Sebagaimana kesadaran kita yang sedang menghadapi masa- masa ujian di sekolah, tentu kita berupaya untuk segala daya upaya lulus dengan nilai terbaik. Kesadaran ini yang harus kita miliki manakala dihadapkan dengan ujian dari Allah berupa “apa kata orang” ini.
Kita berupaya mengatur sikap dan tindak tanduk sertaa lisan daan suasana hati sesuai dengan apa yang Allah perintahkan dalam Al-quran dan Assunnah. Berusaha sekuat kemampuan yang dimiliki untuk dapat bersabar dan menerima semua dengan ikhlas sebagai sarana untuk meningkatkan ketaqwaan kita di hadapan Allah dan menaikkan level kita dipandangan Allah.

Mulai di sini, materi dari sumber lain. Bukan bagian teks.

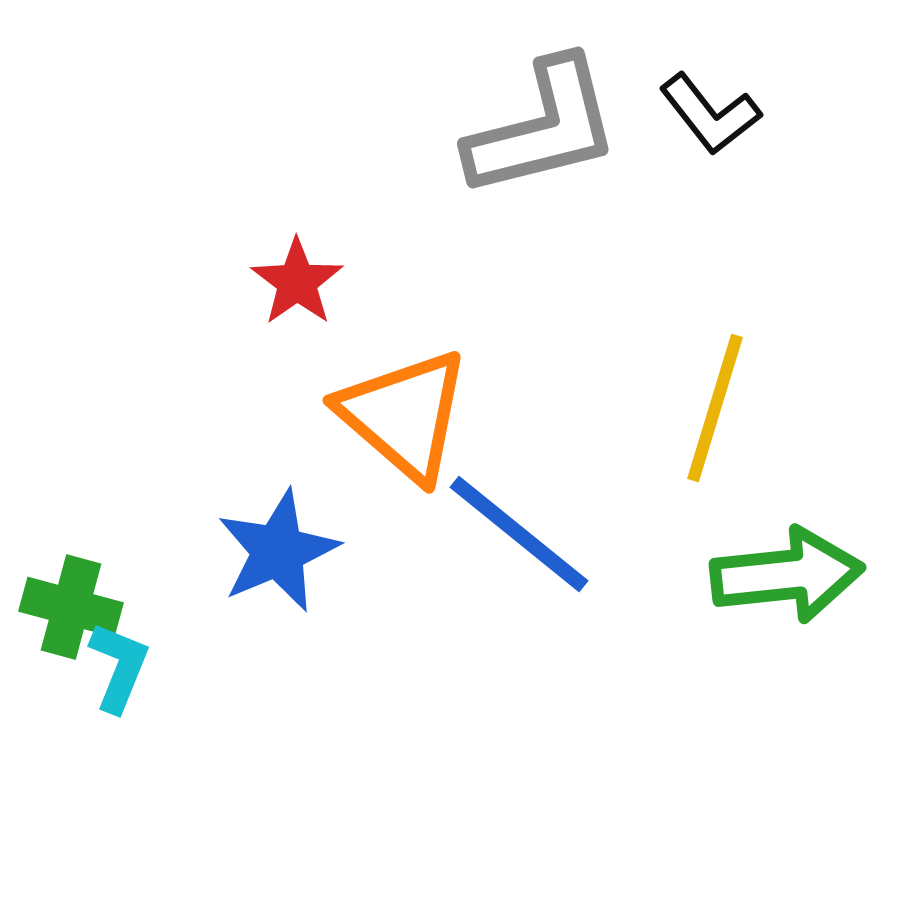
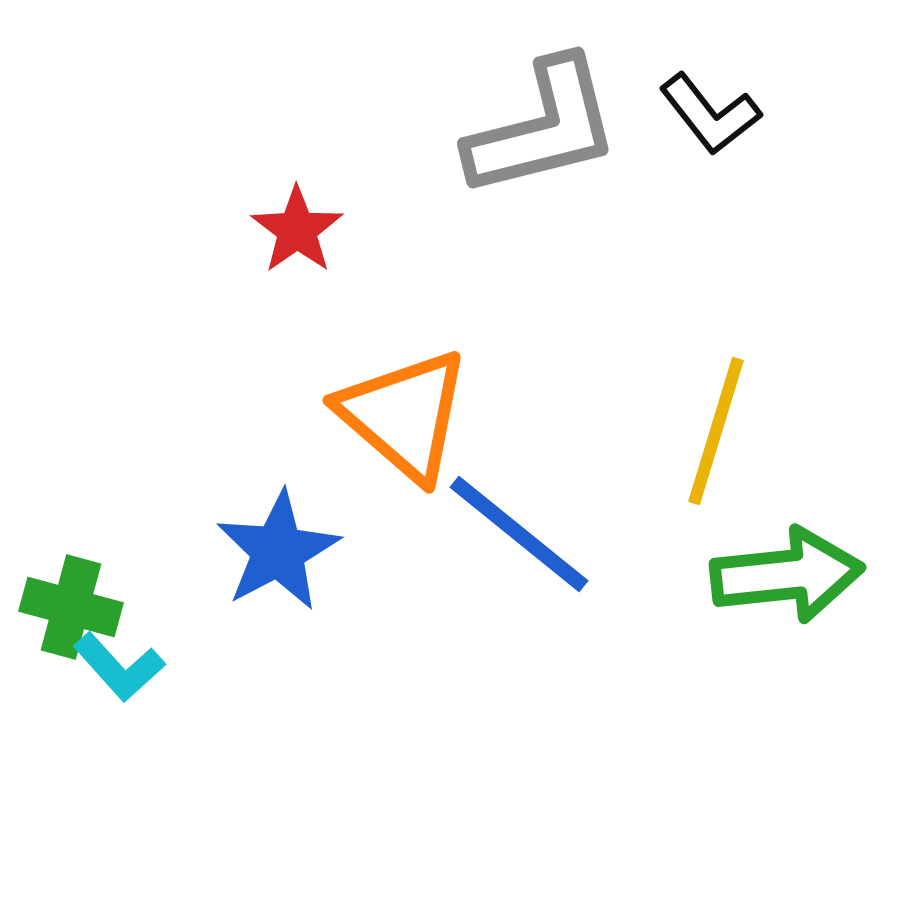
red star: moved 52 px up
yellow line: moved 1 px right, 23 px down
blue star: rotated 5 degrees counterclockwise
cyan L-shape: rotated 116 degrees clockwise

Kita menyambut pertanyaan Allah: “ Maukah kamu bersabar” pada ayat di atas, dengan memberikan jawabannya melalui sikap kita yang mau bersabar karena Allah menghadapi kata- kata yang buruk dari orang- orang di sekitar kita. Berupaya memperbanyak bertasbih dan memuji Allah Azza Wa Jalla disetiap waktu, terlebih manakala ada gejolak dalam dada yang memanas memaksa untuk membalas semua dengan keburukan lisan yang lebih dahsyat dan atau ketika gelombang kesedihan memporandakan perasaan hingga kehilangan kesadaran akan siapa diri sendiri. Benar- benar menjadikan sabar dan sholat sebagai penolong, sesuai dengan firman Allah pada surah Al- Baqarah ayat 45 dan ayat 153:
وَٱسْتَعِينُوا۟ بِٱلصَّبْرِ وَٱلصَّلَوٰةِ ۚ وَإِنَّهَا لَكَبِيرَةٌ إِلَّا عَلَى ٱلْخَٰشِعِينَ
“Jadikanlah sabar dan shalat sebagai penolongmu. Dan sesungguhnya yang demikian itu sungguh berat, kecuali bagi orang-orang yang khusyu’” (QS. Al- Baqarah:45)
يَٰٓأَيُّهَا ٱلَّذِينَ ءَامَنُوا۟ ٱسْتَعِينُوا۟ بِٱلصَّبْرِ وَٱلصَّلَوٰةِ ۚ إِنَّ ٱللَّهَ مَعَ ٱلصَّٰبِرِينَ
“Hai orang-orang yang beriman, jadikanlah sabar dan shalat sebagai penolongmu, sesungguhnya Allah beserta orang-orang yang sabar.” (QS. Al-Baqarah: 153)
Allah Ta’ala juga berfirman,
فَاصْبِرْ عَلَىٰ مَا يَقُولُونَ وَسَبِّحْ بِحَمْدِ رَبِّكَ قَبْلَ طُلُوعِ الشَّمْسِ وَقَبْلَ غُرُوبِهَا ۖوَمِنْ آنَاءِ اللَّيْلِ فَسَبِّحْ وَأَطْرَافَ النَّهَارِ لَعَلَّكَ تَرْضَىٰ
“Maka sabarlah kamu atas apa yang mereka katakan, dan bertasbihlah dengan memuji Rabbmu, sebelum terbit matahari dan sebelum terbenamnya dan bertasbih pulalah pada waktu-waktu di malam hari dan pada waktu-waktu di siang hari, supaya kamu merasa senang.” (QS. Thaha: 130)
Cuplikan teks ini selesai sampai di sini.